It’s no coincidence, I think, that Robert Francis titled his fourth book of poetry, published two years after Frost died, Come Out Into the Sun. But by then Francis was no longer an emerging poet and his books did not make much of a ripple. Poet and teacher Samuel French Morse, however, got it right when he said in one of the few reviews of the book, “The quiet excitement with which one reads Come Out Into the Sun generates the conviction that Francis is considerably more than ‘a poet, minor’ as he modestly calls himself. His work has humor, as well as wit, and it may be this idiosyncrasy that accounts in part for the otherwise unaccountable neglect into which the taste-makers have allowed it to fall. On the other hand, the freshness which marks almost every poem here may derive in part from the poet’s awareness that he has nothing to live up to except his own standards of excellence: he is free to be himself in ways that the poet with the burden of reputation may not be free.” The poem Morse uses as an example of this standard of excellence is one of my favorites:
Hogwash
The tongue that mothered such a metaphor
Only the purest purist could despair of.
Nobody ever called swill sweet but isn’t
Hogwash a daisy in a field of daisies?
What besides sports and flowers could you find
To praise better than the American language?

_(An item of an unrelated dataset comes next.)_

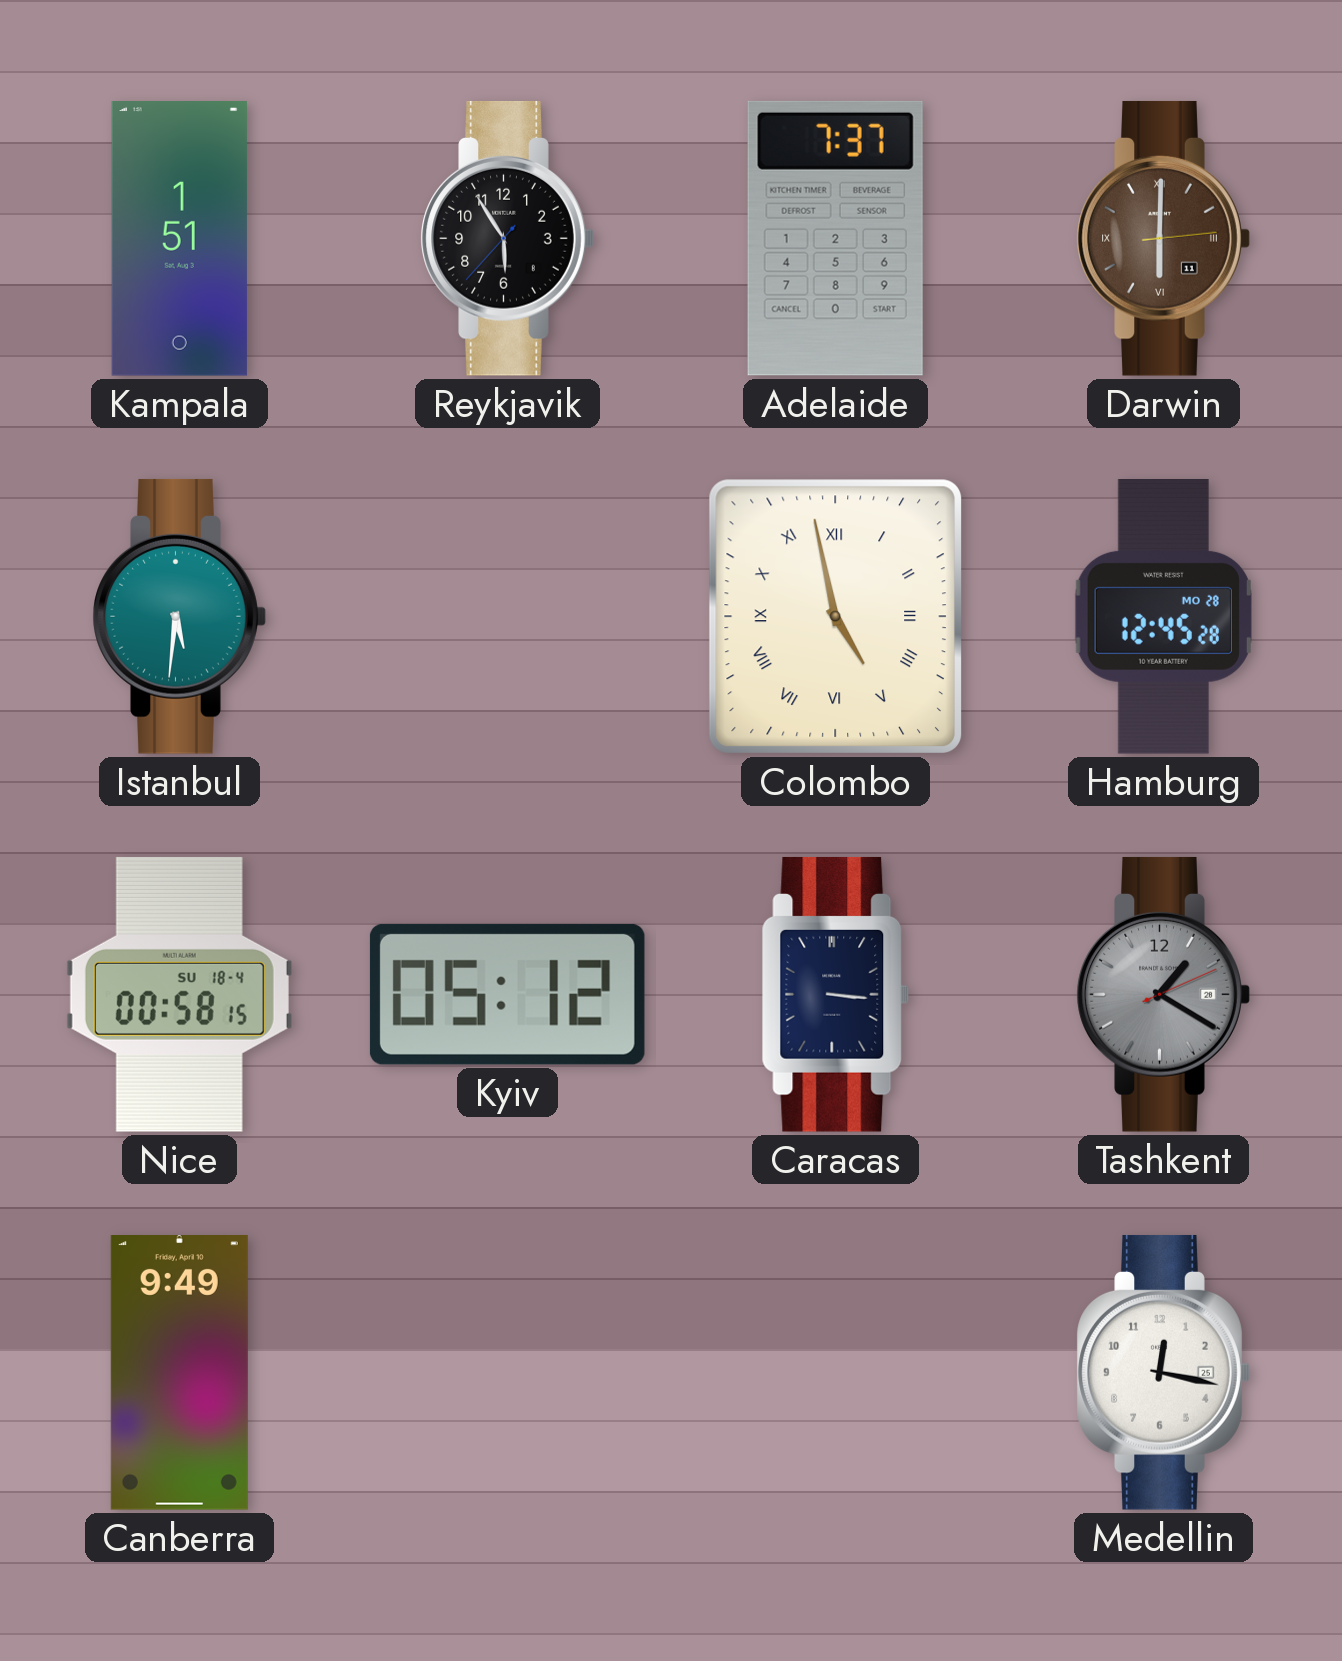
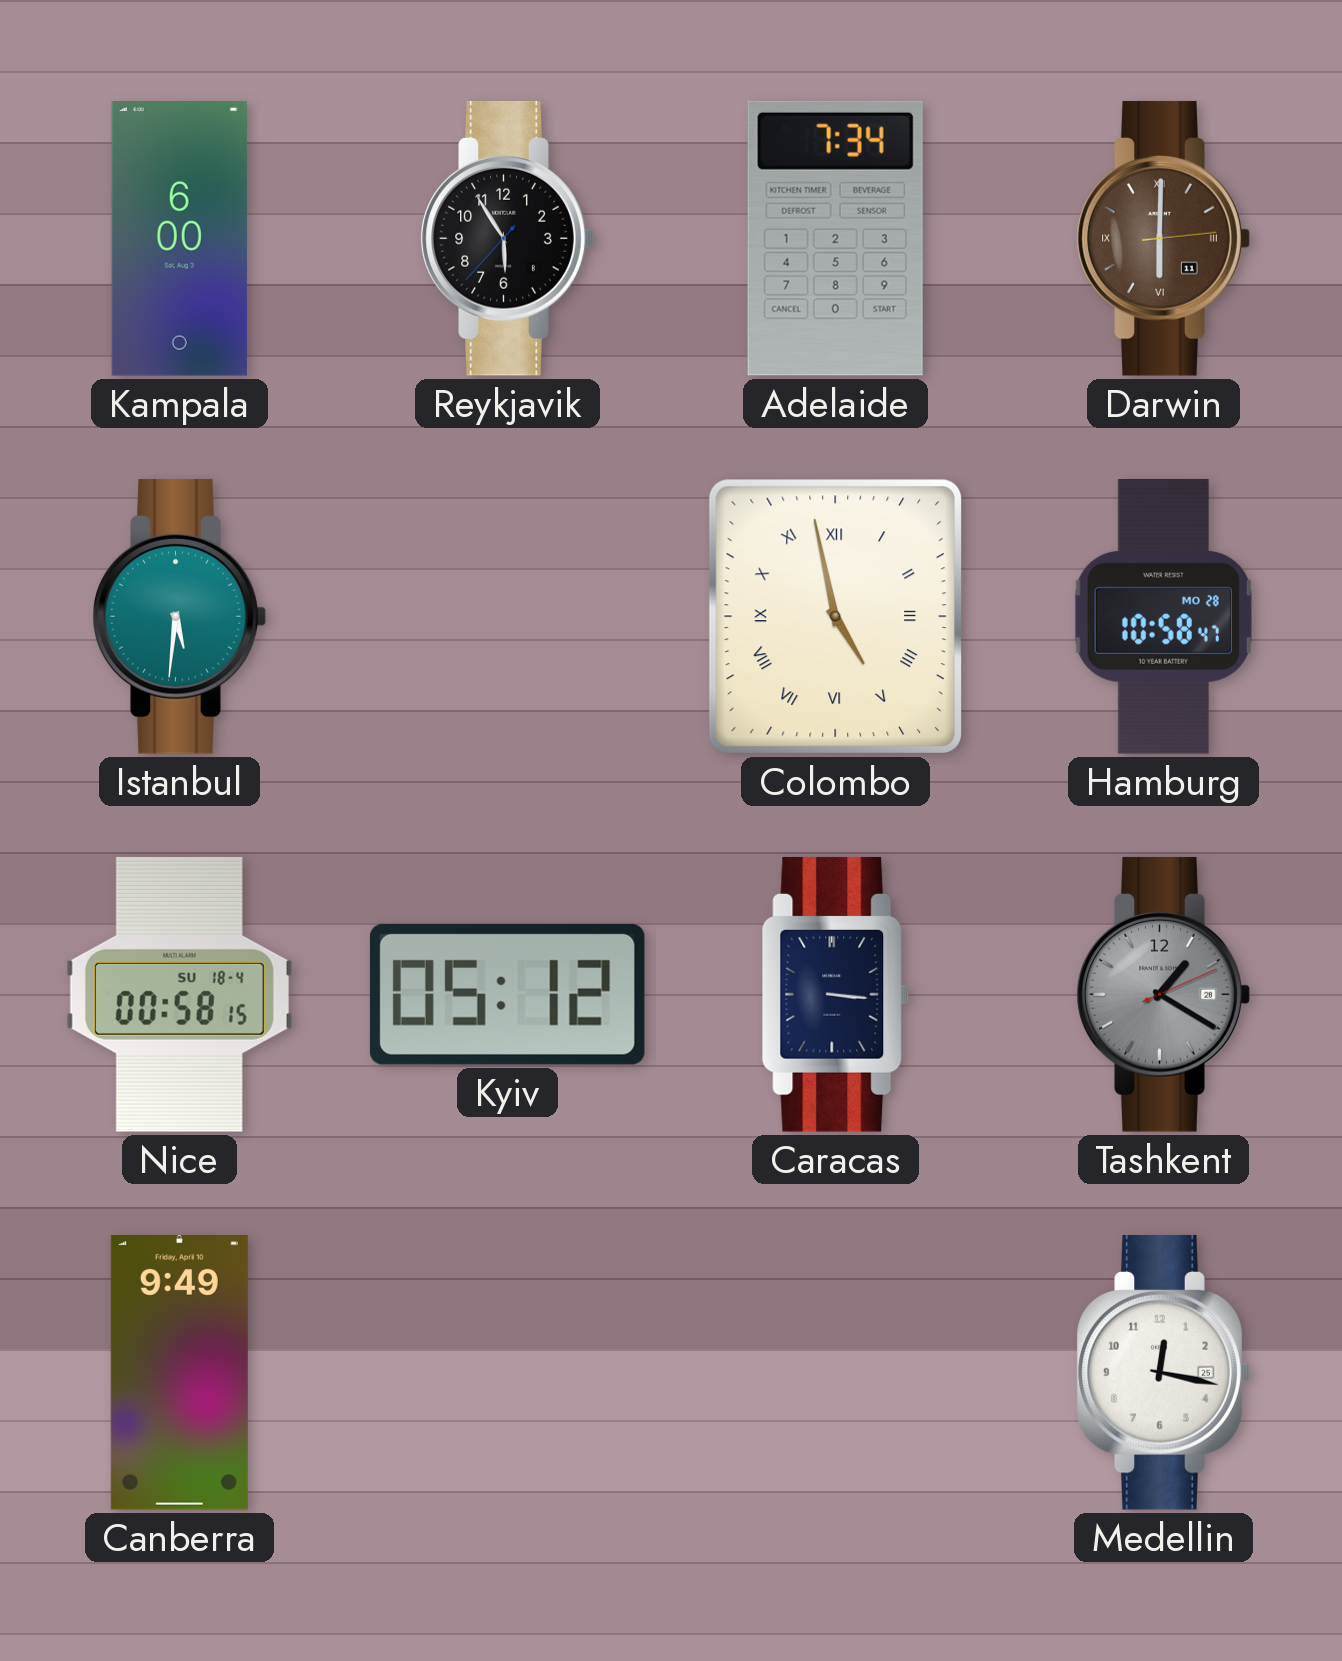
Kampala: 1:51 -> 6:00
Adelaide: 7:37 -> 7:34
Hamburg: 12:45 -> 10:58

Bruised by American foreign policy
what shall I soothe me, what defend me with
But a handful of clean unmistakable words-
Daisies, daisies, in a field of daisies?
And in the “New Poems” section of his Collected Works 1936-1976 there are even more poems headed in this playful direction, such as the following:
Poppycock
Could be a game
like battledore
and shuttlecock.
Could be.
Could be a color
red
but none of your Commy red
damn you!
Red of a cocky cock’s
cockscomb
or scarlet poppies
popping in a field of wheat.
But poppycock
after all
alas is only
poppycock.
In other words bilge
bosh
buncombe
baloney
ballyhoo from Madison A
ballyhoo from Washington DC
red-white-and-blue poppycock
Hurrah!
There are other cocks
to be sure.
Petcocks
weathercocks
barnyard cocks
bedroom cocks
cocksure
or cockunsure.
But to get back to poppycock
what a word!
God, what a word!
Just the word!
Keep your damn poems
only give me the words
they are made of.
Poppycock!
It’s as if a spring has been sprung and Francis is sailing out into the air, whistling as he flies. Yes, there is weight to what is said; the poem delivers its payload. But those exclamation marks! That full-feathered rooster-ish display! And what on earth would Frost have thought of the “purest purist”?

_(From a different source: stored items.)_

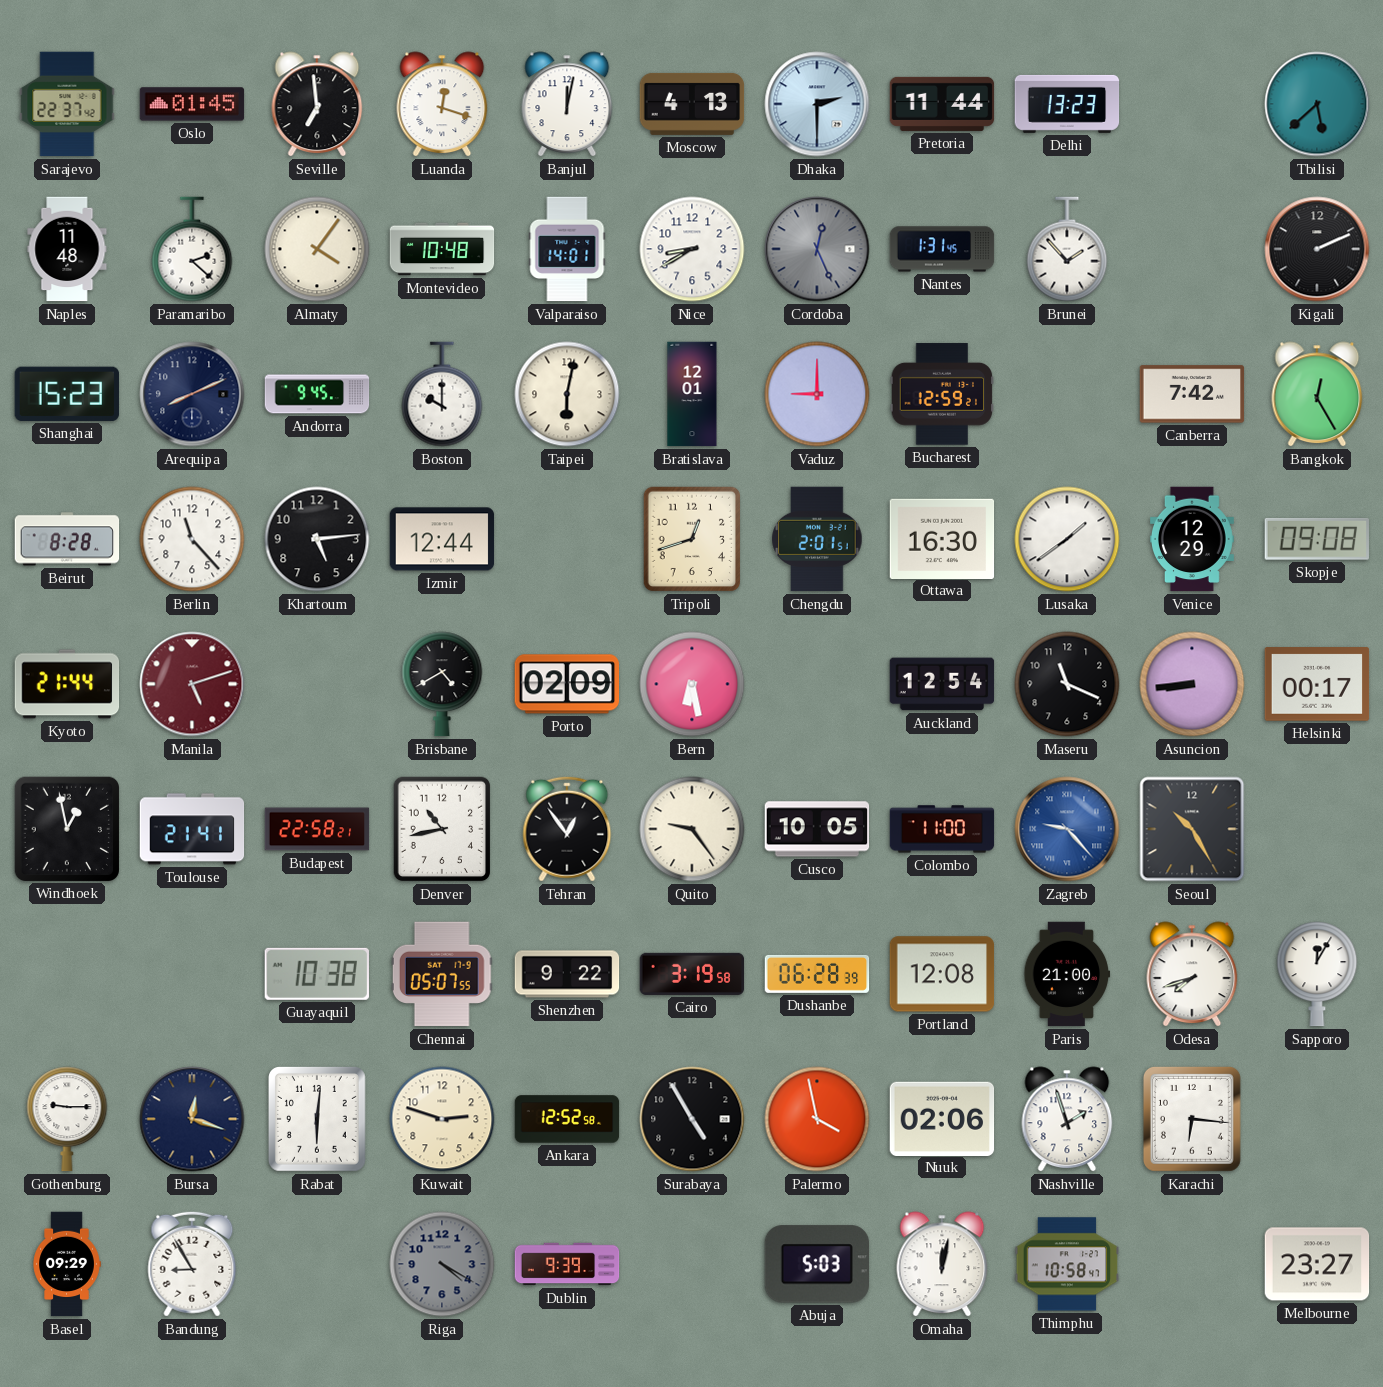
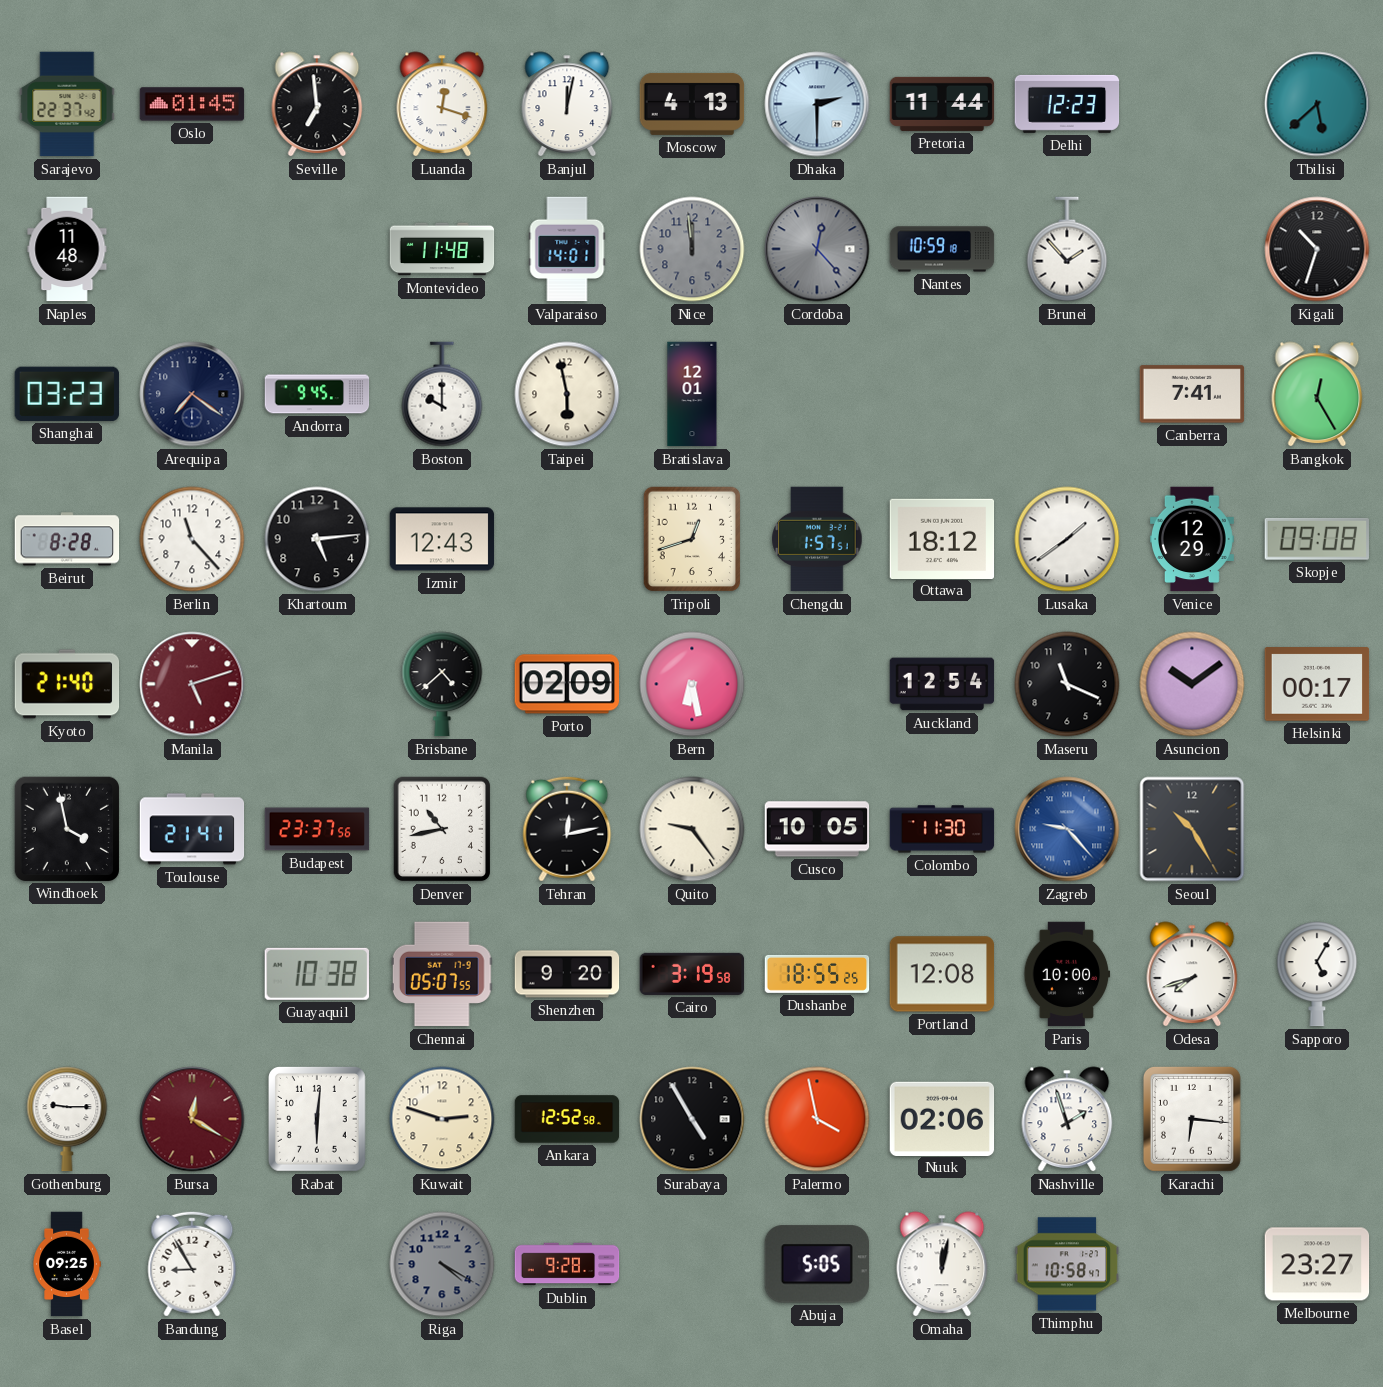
Delhi: 13:23 -> 12:23
Paramaribo: 2:22 -> none
Almaty: 4:06 -> none
Montevideo: 10:48 -> 11:48
Nice: 8:40 -> 11:59
Nice dial: white -> grey
Cordoba: 12:26 -> 12:23
Nantes: 1:31 -> 10:59
Kigali: 2:11 -> 10:33
Shanghai: 15:23 -> 03:23
Arequipa: 8:11 -> 7:21
Taipei: 6:02 -> 5:58
Vaduz: 9:00 -> none
Bucharest: 12:59 -> none
Canberra: 7:42 -> 7:41
Izmir: 12:44 -> 12:43
Chengdu: 2:01 -> 1:57
Ottawa: 16:30 -> 18:12
Kyoto: 21:44 -> 21:40
Brisbane: 4:40 -> 4:38
Asuncion: 8:44 -> 10:09
Windhoek: 12:58 -> 3:58
Budapest: 22:58 -> 23:37
Tehran: 12:54 -> 12:13
Colombo: 11:00 -> 11:30
Shenzhen: 9:22 -> 9:20
Dushanbe: 06:28 -> 18:55
Paris: 21:00 -> 10:00
Sapporo: 12:05 -> 5:05
Bursa: 12:18 -> 12:20
Bursa dial: navy -> burgundy
Basel: 09:29 -> 09:25
Dublin: 9:39 -> 9:28
Abuja: 5:03 -> 5:05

Francis is definitely undersung, but it’s not as if his work is unknown among poets. If you read enough poetry, you eventually make your way to some of his poems. And he got a sprinkling of fine awards. He was invited to participate as a fellow in the Breadloaf Writing Conference after the publication in 1936 of his first book, Stand with Me Here. In 1938 he received the Shelley Memorial Prize (contemporary winners include Robert Pinsky, Ron Padgett, Lucia Perillo and Yusef Komunyakaa.) But nearly twenty years elapsed before the awarding of that prize and his Rome Fellowship, and almost thirty more years passed after that honor before the Academy of American Poets named him, in 1984, the recipient of a Fellowship Award, citing his “distinguished achievement.” Philip Levine was just named the 2013 winner of this prize, and recipients in the years surrounding Francis’s award are true stars now in the world of poetry: John Ashbery, Philip Booth, Maxine Kumin, Amy Clampitt. Still, the header on Francis’s obituary in the New York Times says it all: “Robert Francis, A Poet Hailed by Frost, Dies.”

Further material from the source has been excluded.